*Task description*:
Once the pictures are set aside, reproduce all of the records exactly.

*Exercise materials*:

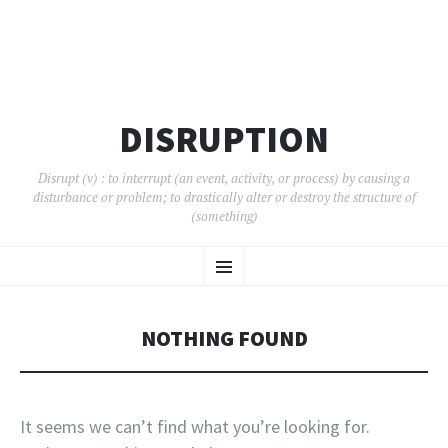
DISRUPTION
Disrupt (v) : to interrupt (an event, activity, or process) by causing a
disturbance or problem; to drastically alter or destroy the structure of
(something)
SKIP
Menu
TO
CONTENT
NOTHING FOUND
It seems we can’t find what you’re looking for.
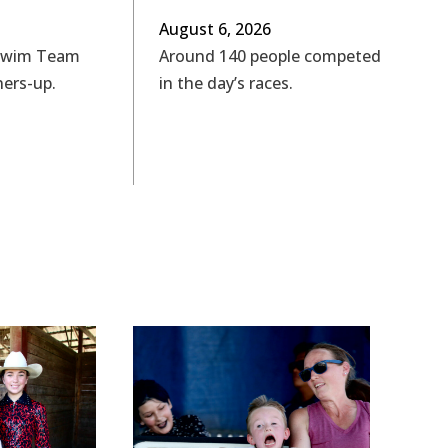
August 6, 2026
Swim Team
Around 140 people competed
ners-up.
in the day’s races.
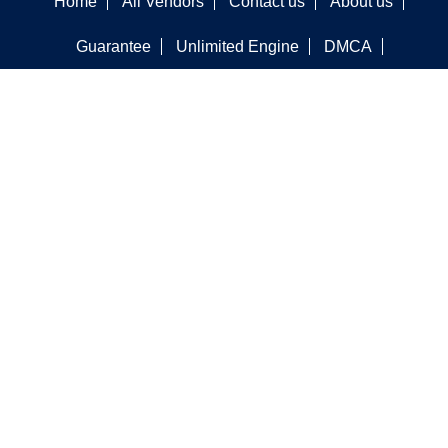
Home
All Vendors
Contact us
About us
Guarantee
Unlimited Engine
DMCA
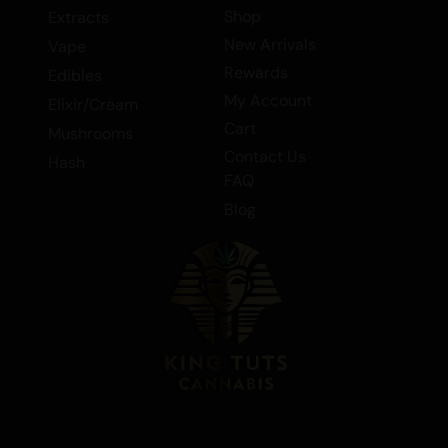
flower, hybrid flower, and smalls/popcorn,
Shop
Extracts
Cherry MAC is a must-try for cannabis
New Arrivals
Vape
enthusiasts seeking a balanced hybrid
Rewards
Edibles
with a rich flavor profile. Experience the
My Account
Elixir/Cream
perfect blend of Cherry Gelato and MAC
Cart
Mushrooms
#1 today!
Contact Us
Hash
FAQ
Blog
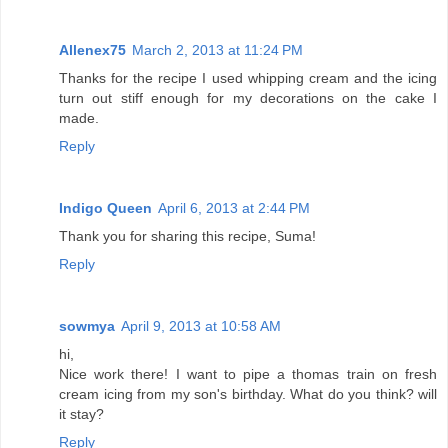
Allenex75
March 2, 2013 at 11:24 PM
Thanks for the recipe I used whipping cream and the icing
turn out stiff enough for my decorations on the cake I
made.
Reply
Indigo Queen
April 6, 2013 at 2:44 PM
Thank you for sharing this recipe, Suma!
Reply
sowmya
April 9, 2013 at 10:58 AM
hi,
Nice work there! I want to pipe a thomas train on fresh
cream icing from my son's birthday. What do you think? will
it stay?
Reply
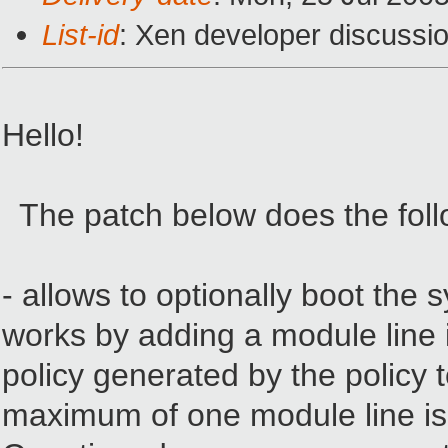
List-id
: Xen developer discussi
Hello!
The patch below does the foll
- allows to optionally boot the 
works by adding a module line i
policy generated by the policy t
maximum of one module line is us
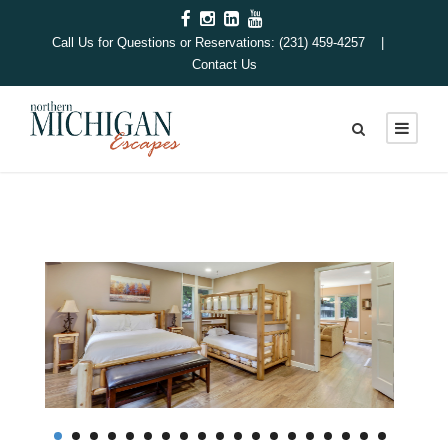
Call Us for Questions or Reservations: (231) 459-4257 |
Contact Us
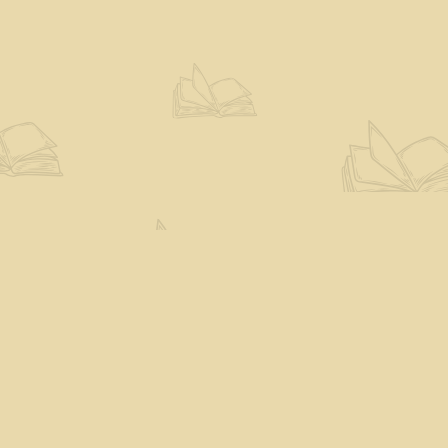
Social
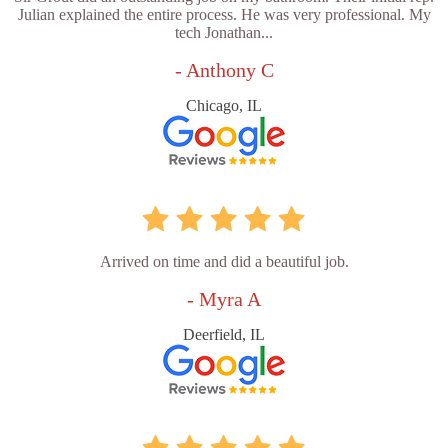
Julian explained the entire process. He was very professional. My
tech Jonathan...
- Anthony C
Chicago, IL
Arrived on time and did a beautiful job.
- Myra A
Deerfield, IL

*Exercise output*:
DISRUPTION
Disrupt (v) : to interrupt (an event, activity, or process) by causing a
disturbance or problem; to drastically alter or destroy the structure of
(something)
SKIP
Menu
TO
CONTENT
NOTHING FOUND
It seems we can’t find what you’re looking for.
August 6, 2026
Swim Team
Around 140 people competed
ners-up.
in the day’s races.
Home
All Vendors
Contact us
About us
Guarantee
Unlimited Engine
DMCA
flower, hybrid flower, and smalls/popcorn,
Shop
Extracts
Cherry MAC is a must-try for cannabis
New Arrivals
Vape
enthusiasts seeking a balanced hybrid
Rewards
Edibles
with a rich flavor profile. Experience the
My Account
Elixir/Cream
perfect blend of Cherry Gelato and MAC
Cart
Mushrooms
#1 today!
Contact Us
Hash
FAQ
Blog
Allenex75
March 2, 2013 at 11:24 PM
Thanks for the recipe I used whipping cream and the icing
turn out stiff enough for my decorations on the cake I
made.
Reply
Indigo Queen
April 6, 2013 at 2:44 PM
Thank you for sharing this recipe, Suma!
Reply
sowmya
April 9, 2013 at 10:58 AM
hi,
Nice work there! I want to pipe a thomas train on fresh
cream icing from my son's birthday. What do you think? will
it stay?
Reply
List-id
: Xen developer discussi
Hello!
The patch below does the foll
- allows to optionally boot the 
works by adding a module line i
policy generated by the policy t
maximum of one module line is us
Call Us for Questions or Reservations: (231) 459-4257 |
Contact Us
Social
Julian explained the entire process. He was very professional. My
tech Jonathan...
- Anthony C
Chicago, IL
Arrived on time and did a beautiful job.
- Myra A
Deerfield, IL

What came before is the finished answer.